Ben Cohen faisait partie des sept personnes arrêtées par la United States Capitol Police. Selon le rapport officiel, Cohen a été interpellé pour obstruction. D’autres manifestants font face à des charges plus lourdes, notamment résistance à l’arrestation et agression d’agents fédéraux. Les images le montrent, escorté de force hors de la salle, menotté, sous les regards stupéfaits du comité.
Le président de la commission, le sénateur républicain Bill Cassidy (Louisiane), a suspendu la session dans la foulée. « C’était un moment taillé pour C-SPAN », a-t-il ironisé, soulignant le caractère théâtral de l’intervention (Source : Fox News)
Ce n’est pas la première fois que Ben Cohen se fait arrêter dans la capitale pour protestation politique. En 2023, il avait été brièvement emprisonné pour avoir bloqué l’entrée du DOJ à Washington dans le cadre d’un sit-in pour Julian Assange. Mais cette fois, le message était frontal : une attaque en règle contre la légitimité même de RFK Jr. à la tête du HHS.
Depuis sa fondation en 1978, Ben & Jerry’s a toujours mélangé crème glacée et radicalisme politique : justice sociale, réforme carcérale, antisionisme déclaré. En 2021, la marque avait cessé ses ventes en Cisjordanie, qualifiant les implantations israéliennes de « territoire palestinien occupé ». Cette décision avait suscité une tempête diplomatique et un appel au boycott de la marque.
Mais la scène de mercredi franchit un nouveau seuil. Cohen ne se contente plus d’une charte RSE militante. Il descend dans l’arène politique au sens littéral, interrompant une audition sénatoriale dans un moment que certains décrivent déjà comme « l’irruption de la gauche activiste dans le temple institutionnel républicain ».
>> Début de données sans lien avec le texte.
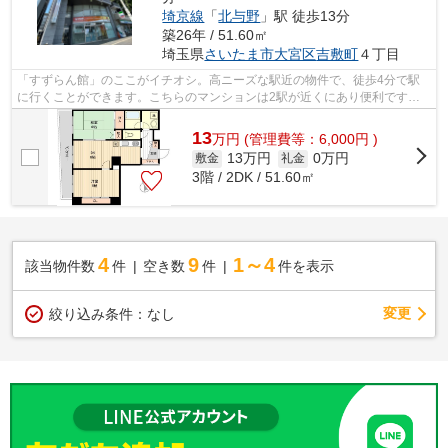
埼京線
「
北与野
」駅 徒歩13分
築26年 / 51.60㎡
埼玉県
さいたま市大宮区
吉敷町
４丁目
「すずらん館」のここがイチオシ。高ニーズな駅近の物件で、徒歩4分で駅
に行くことができます。こちらのマンションは2駅が近くにあり便利です。
エレベーター付き物件です。できるだけ...
13
万
円
(管理費等：6,000円 )
13万円
0万円
敷金
礼金
3階 / 2DK / 51.60㎡
4
9
1～4
該当物件数
件
空き数
件
件を表示
変更
絞り込み条件：
なし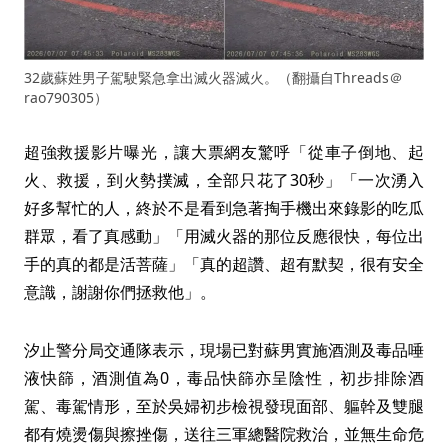
32歲蘇姓男子駕駛緊急拿出滅火器滅火。（翻攝自Threads＠
rao790305）
超強救援影片曝光，讓大票網友驚呼「從車子倒地、起
火、救援，到火勢撲滅，全部只花了30秒」「一次湧入
好多幫忙的人，終於不是看到急著掏手機出來錄影的吃瓜
群眾，看了真感動」「用滅火器的那位反應很快，每位出
手的真的都是活菩薩」「真的超讚、超有默契，很有安全
意識，謝謝你們拯救他」。
汐止警分局交通隊表示，現場已對蘇男實施酒測及毒品唾
液快篩，酒測值為0，毒品快篩亦呈陰性，初步排除酒
駕、毒駕情形，至於吳婦初步檢視發現面部、軀幹及雙腿
都有燒燙傷與擦挫傷，送往三軍總醫院救治，並無生命危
Ce que révèle cette confrontation, ce n’est pas uniquement le fossé entre les partisans de Kennedy et ses détracteurs. C’est l’état d’une gauche américaine qui, en l’absence de leadership unifié, choisit la méthode frontale, émotionnelle, et parfois hors des règles institutionnelles.
RFK Jr., de son côté, est loin de vaciller. Malgré les manifestations, les interruptions, et les polémiques sur les réductions budgétaires du HHS, il conserve une assise solide parmi les électeurs de Donald Trump, qui voient en lui un homme de rupture, de vérité crue, et d’efficacité anti-bureaucratique.
En dénonçant un « théâtre gauchiste », certains sénateurs républicains n’ont pas mâché leurs mots après l’incident. « Ces gens ne veulent pas dialoguer. Ils veulent crier. Et quand ils n’obtiennent pas ce qu’ils veulent, ils crient encore plus fort », a résumé un membre du comité.
NIH et le cas Natalie : Un clash acerbe sur les coupes budgétaires
Le ton est monté ce mercredi sur Capitol Hill lorsque le secrétaire à la Santé et aux Services sociaux (HHS), Robert F. Kennedy Jr., s’est vivement opposé à la sénatrice démocrate Patty Murray (Washington) au sujet des coupes budgétaires dans les Instituts nationaux de la santé (NIH), ordonnées sous l’administration Trump. En toile de fond : le cas poignant d’une patiente atteinte d’un cancer en phase terminale.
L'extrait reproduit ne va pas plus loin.